● **WORK INSTRUCTION**: From the records below, copy each line that has the word "Keçiören" in it.

(Stored data entries)
══════════════════════════════
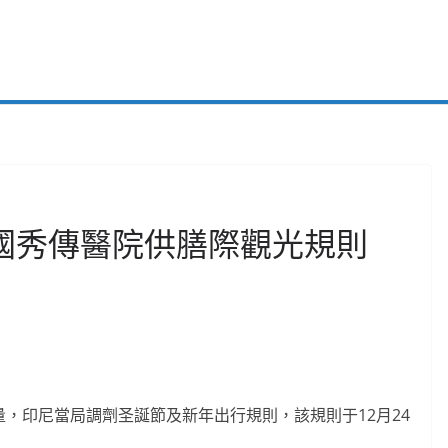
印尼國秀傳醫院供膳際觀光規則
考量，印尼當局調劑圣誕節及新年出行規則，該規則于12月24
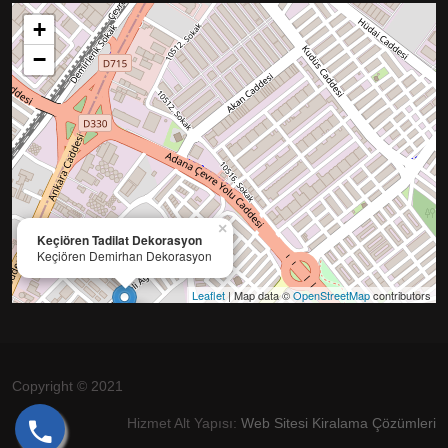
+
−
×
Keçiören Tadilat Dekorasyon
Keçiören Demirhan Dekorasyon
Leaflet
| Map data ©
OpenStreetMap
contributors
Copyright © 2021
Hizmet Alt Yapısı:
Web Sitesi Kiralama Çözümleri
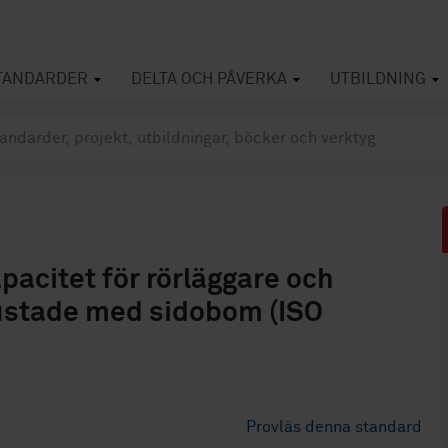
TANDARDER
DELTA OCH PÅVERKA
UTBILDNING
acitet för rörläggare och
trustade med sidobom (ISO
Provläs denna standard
══════════════════════════════
● **OUTPUT OF THE EXERCISE**:
Keçiören Tadilat Dekorasyon
Keçiören Demirhan Dekorasyon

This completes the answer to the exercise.